О сроках поступления новых локомотивов все еще ничего не было слышно, и активность заместителя начальника отделения, обычно скупого на выезды в депо, вызвала у Петра Яковлевича Лихошерстнова некоторое недоумение. Впрочем, Лихошерстнов не утруждал себя анализами. Верный своей привычке избегать разговоров со всякого рода начальством, он старался лишь пореже встречаться с Тавровым, тем более что отношения их, и без того неважные, сейчас окончательно испортились.
Виной всему был Кряжев.
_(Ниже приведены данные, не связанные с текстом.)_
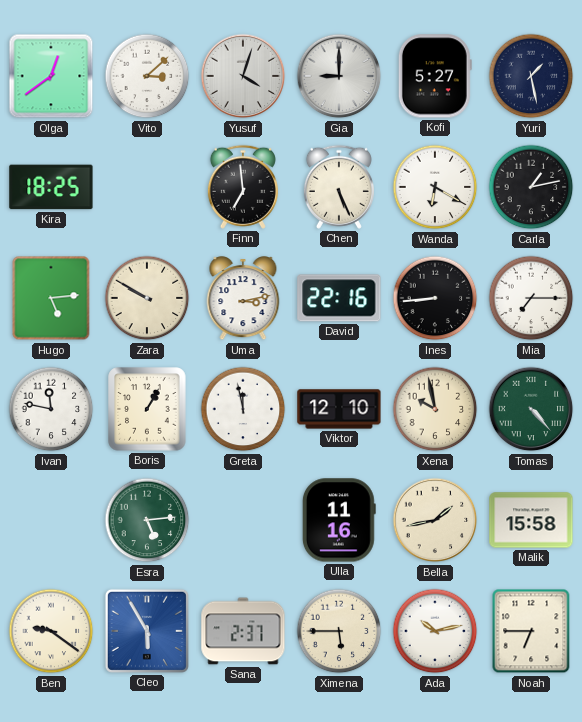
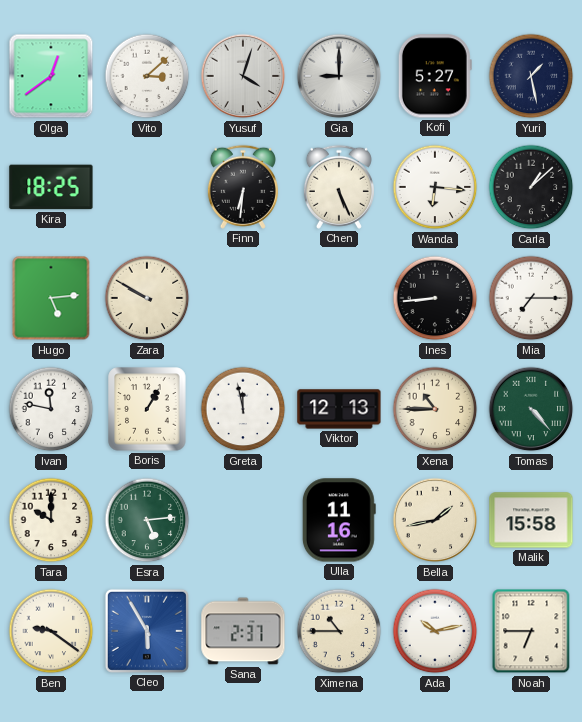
Finn: 6:59 -> 6:31
Wanda: 6:20 -> 6:16
Carla: 1:13 -> 1:08
Uma: 3:13 -> none
David: 22:16 -> none
Viktor: 12:10 -> 12:13
Xena: 9:58 -> 10:45
Tara: none -> 10:00
Ximena: 5:45 -> 10:45
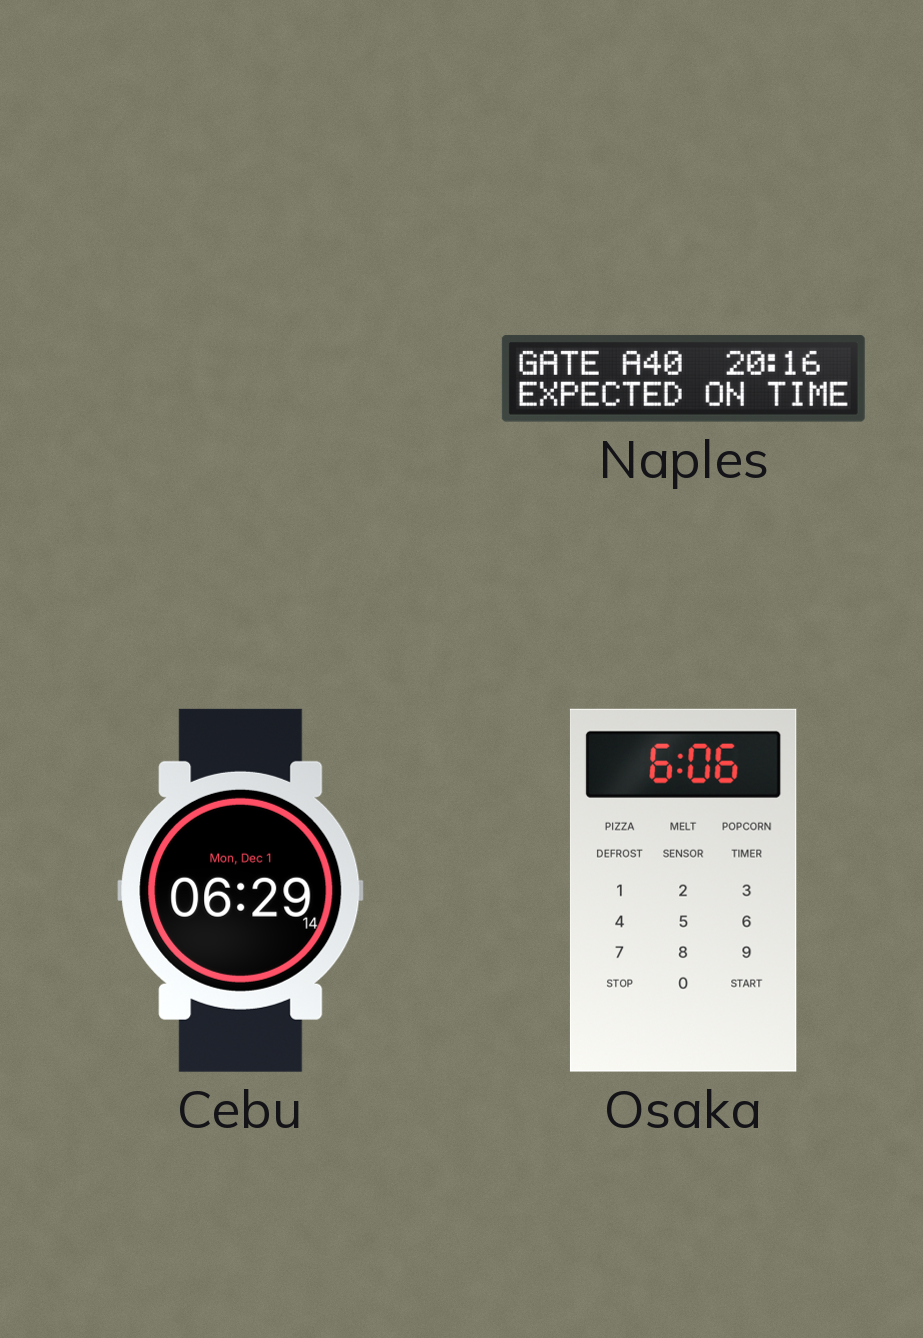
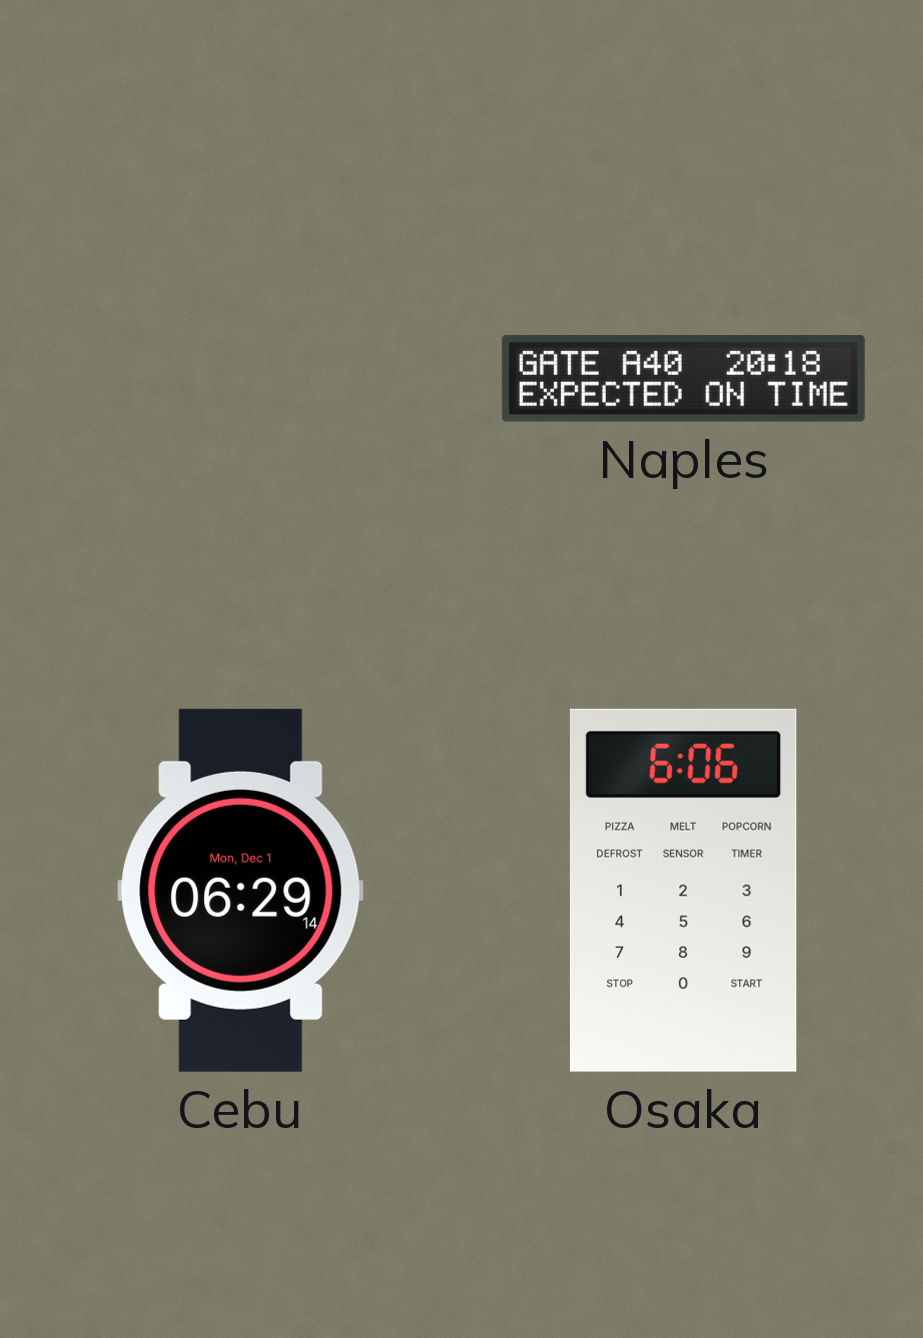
Naples: 20:16 -> 20:18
После инцидента в Затонье Федор Гаврилович при случае заявил начальнику депо, что категорически возражает против «миллионных рейсов», что Кряжева надо осадить, поскольку его затея может обернуться аварией, и что вообще всякие затеи и новшества сейчас лишь отвлекают внимание локомотивных бригад от подготовки к тепловозам. Высказав все это в коротких, энергичных выражениях, Тавровый снова углубился в интересующую его область, полагая, что вопрос исчерпан и что Лихошерстнов не посмеет ослушаться.
Но в депо появилась карикатура: машинист Иван Городилов бежит возле вагонного колеса, на котором написано «миллион», и сует в него палки; над Городиловым, благословляя его, летит некое крылатое создание, которое, пожалуй, вполне сошло бы за ангела, если бы художник не придал ему излишнюю тяжеловесность. Крылатый покровитель Городилова не показывал свое лицо, но по массивной фигуре и деталям прически нетрудно было догадаться, кого имели в виду авторы карикатуры.
В довершение Кряжев и его напарник при открытом содействии Лихошерстнова добились своего: паровоз ФД-20-2647 дал миллион тонно-километров в сутки.
Федор Гаврилович рвал и метал. Он написал докладную начальнику отделения. Инкин позвонил в депо, но ничего не добился — на Лихошерстнова напал приступ глухоты. Тогда начальник отделения созвонился с Ткачуком, и они вместе нагрянули в Крутоярск-второй. Чтобы получше выяснить обстановку, по пути в контору депо завернули в «брехаловку» — помещение нарядчика локомотивных бригад. У нарядчика сосредоточивался учет всей работы локомотивов, здесь выдавались документы на поездку, и здесь всегда толклись машинисты.
От нарядчика прошли к начальнику депо.
Нагнувшись к столу своим непомерно длинным телом и опершись на выдвинутые далеко вперед локти, Петр Яковлевич исподлобья поглядывал на гостей. Стол выглядел рядом с ним удивительно низеньким и маленьким — будто взрослого человека посадили за парту для первоклассников.
Начальник отделения, бритоголовый толстяк в роговых очках, положил на подоконник сверток, который он привез с собой, и окинул взглядом большой неуютный кабинет. Кроме стола, одиноко торчавшего в конце кабинета, расставленных вдоль стен старых, грязных стульев, вешалки, на которой болталась спецовка Лихошерстнова, да сложенных в углу каких-то сработанных деталей, здесь ничего не было.
— Сарай сараем, — сказал Инкин, разводя руками. — Ты бы хоть диванчик, что ли, поставил.
— На кой он нужен-то, — пробурчал начальник депо. — Работяги его своими задами так отполируют — черней кочегарной канавы станет.
— А ты объявление повесь, — вставил, посмеиваясь, Ткачук, — садиться только в чистых штанах.
Лихошерстнов хохотнул густым рокочущим баском.
— Как это ты на такой роскошный чернильный прибор разорился? — продолжал подзуживать Инкин.
Прибор был новый, но не из дорогих, во всяком случае никак не роскошный. Ткачук прыснул:
— Да он же у него в столе года три нераспакованный пролежал.
— Но-о! — изумился Инкин. — А может быть, его еще прежний начальник депо купил?
Помалкивая и добродушно ухмыляясь, Лихошерстнов снял с чернильного прибора крышечку и принялся крутить ее в своих огромных ручищах. Куцые рукавчики его кителя вздернулись почти до локтей, отчего руки Петра Яковлевича выглядели еще более длинными.